Problem statement | Restate word for word the lines of the records below, starting at the line that contains "2F - FOOD FACTORY" and ending at the line that contains "SOCIAL MEDIA", with both of those lines included and nothing else.

[Opening Task material section]

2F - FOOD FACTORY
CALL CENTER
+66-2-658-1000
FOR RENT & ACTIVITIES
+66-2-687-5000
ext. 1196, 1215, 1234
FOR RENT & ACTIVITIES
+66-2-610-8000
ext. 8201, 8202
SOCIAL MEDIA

[Closing Task material section]
[Opening Task material section]

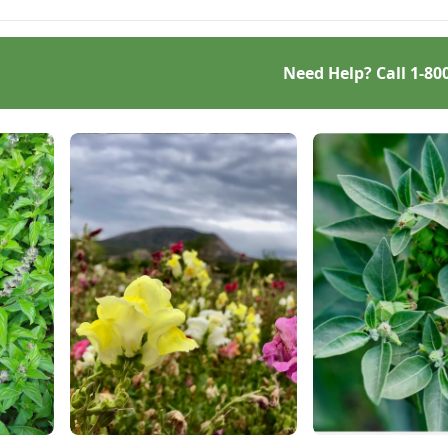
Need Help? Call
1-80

[Closing Task material section]

Task response |
2F - FOOD FACTORY
CALL CENTER
+66-2-658-1000
FOR RENT & ACTIVITIES
+66-2-687-5000
ext. 1196, 1215, 1234
FOR RENT & ACTIVITIES
+66-2-610-8000
ext. 8201, 8202
SOCIAL MEDIA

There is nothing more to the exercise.